На основе модельных и экспериментальных данных о месячных потоках СО2 в атмосферу из почв рассматриваемых луговых экосистем оценены годовые величины RS этих экосистем. Полученные результаты показали, что отклонение модельных значений годового RS от экспериментальных оценок этой величины в луговых экосистемах лежит в диапазоне от 1 до 26% в зависимости от используемой T&P-модели. В тоже время отклонение средних значений годового RS, полученных на основе модельных оценок этого потока в каждой луговой экосистеме, от годовых экспериментальных значений RS составляет 6–11%. В рамках настоящего исследования значение годового потока СО2 в атмосферу из почв степных экосистем рассчитано как среднее значение соответствующих годовых потоков СО2 рассчитанных по данным моделей T&P-G1, T&P-G2.

Поглощение атмосферного углерода растительным покровом степных экосистем. Величина первичной биологической продукции степных экосистем снижается от луговых степей к опустыненным, подчиняясь фактору аридности [31, 47]. Для луговых степей России величина NPP составляет 755 ± 64 гС/(м2 год) (среднее ± стандартное отклонение) В рассматриваемых опустыненных степях значение NPP уменьшается до 311 ± ± 36 гС/(м2 год). Средняя величина NPP для естественных экосистем степных регионов России составляет 594 ± 148 гС/(м2 год). Следует отметить, что полученное среднее значение NPP для изучаемых степных экосистем в 1.9 раз превышает среднее значение NPP для лесных экосистем на территории России, оцененное в 319 ± 19 гС/(м2 год) [59].

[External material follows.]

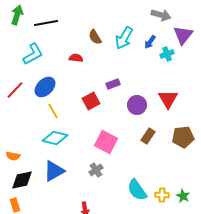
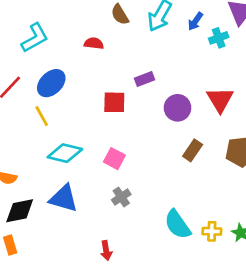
red square: (91, 101) -> (114, 102), turned 30
yellow line: (53, 111) -> (42, 116), moved
pink square: (106, 142) -> (114, 159), moved, size x0.7
blue triangle: (54, 171) -> (64, 198), turned 45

Согласно полученным оценкам значения NPP естественных степей Европейского региона России изменяется от 282 до 779 гС/(м2 год) со средним значением 494 гС/(м2 год). В степных экосистемах Сибирского региона значения NPP варьируют от 656 до 790 гС/(м2 год) со средним значением 730 гС/(м2 год). Первичная продуктивность степных растительных сообществ межгорных котловин Центральноазиатского региона России изменяется от 435 до 741 гС/(м2 год) со средним значением 613 гС/(м2 год). Статистические характеристики значений NPP рассматриваемых регионов России приведены в табл. 4. Полученные оценки показывают, что на территории Европейского региона России продуктивность естественных степей незначительно превышает продуктивность лесов (454 гС/(м2·год) [59]) этого региона. Средняя продуктивность степных экосистем Сибирского региона в 1.5–1.8 раза выше продуктивности лесных экосистем южной тайги Центральной Сибири (405–475 гС/(м2 год) [60]).

Таблица 4.  

Статистические характеристики значений первичной биологической продукции, гетеротрофного дыхания почвы и углеродного баланса в степных регионах России

Степной регион xmin xmax A $\bar {x}$ σ Сv, %
  Первичная биологическая продукция, NPP
Европейский 282 779 497 494 160 32
Сибирский 656 790 134 730 39 5
Центральноазиатский 435 741 306 613 108 18
Степные регионы России в целом 282 790 509 575 160 28
  Почвенное гетеротрофное дыхание, RH
Европейский 348 554 206 405 43 11
Сибирский 240 337 98 312 30 10
Центральноазиатский 216 296 79 247 26 11
Степные регионы России в целом 216 554 338 343 78 23
  С–СО2 баланс, NEP
Европейский –134 394 527 89 173 195
Сибирский 370 463 93 418 35 8
Центральноазиатский 218 465 247 366 93 25
Степные регионы России в целом –134 465 599 231 202 87

Примечание. xmax – максимальное значение, xmin – минимальное значение, A – размах вариации, $\bar {x}$ – среднее значение, σ – стандартное отклонение (эти величины в гС/(м2 год)), Cv – коэффициент вариации.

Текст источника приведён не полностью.